The scene eventually merged with water cooler chit-chat about UFOs, abductions and government conspiracies, all of which were a big part of the Shaver Mystery. Back in 1947, the Shaver Mystery was a bizarre topic of household conversation (probably at cocktail time). Today it’s obscure sci-fi history…though it is now being rediscovered by a new circle of oddity seekers and outsider art buffs (Here and Here – Bill). 

Lugosi Shines Again

From Cult Movie Press, here is the introduction to Vampire Over London by Frank Dello Stritto and Andi Brooks:

In 1931, Bela Lugosi became world famous playing Count Dracula in the now classic film.  He became forever linked to his great portrayal, and stereotyped as a movie monster and mad doctor.  He would never escape the shadow of Dracula.

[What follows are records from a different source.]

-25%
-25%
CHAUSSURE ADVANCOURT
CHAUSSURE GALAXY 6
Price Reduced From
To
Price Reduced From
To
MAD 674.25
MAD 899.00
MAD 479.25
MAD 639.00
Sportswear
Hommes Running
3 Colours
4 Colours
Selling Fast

“In 1951, with horror films out of fashion and 68 year-old Lugosi all but out of work, he and his wife Lillian went to England to star in a stage production of Dracula.  Their hope was to bring Dracula to London’s West End, in a revival that would propel Lugosi back to stardom.

“The story that grew around Lugosi’s 1951 Dracula told only of failure.  The production was allegedly under-funded, and run by amateurs who hoped Lugosi’s name alone would bring success.  After some clumsy delays, Dracula opened, flopped and closed.  Lugosi was never paid; and he and Lillian were stranded in England until the Mother Riley film gave him the cash to return home . . . 

“Not quite – for the myth did not match the few facts available.  Clippings files in libraries and private collections showed that the 1951 Dracula had played in various cities in Britain over many weeks.  Playbills turn up at memorabilia fairs, as do the postcard-size photo portraits, autographed in blood-red ink, that Bela handed out to his British fans.  Memoirs and histories of post-war British theatre mention the 1951 tour.”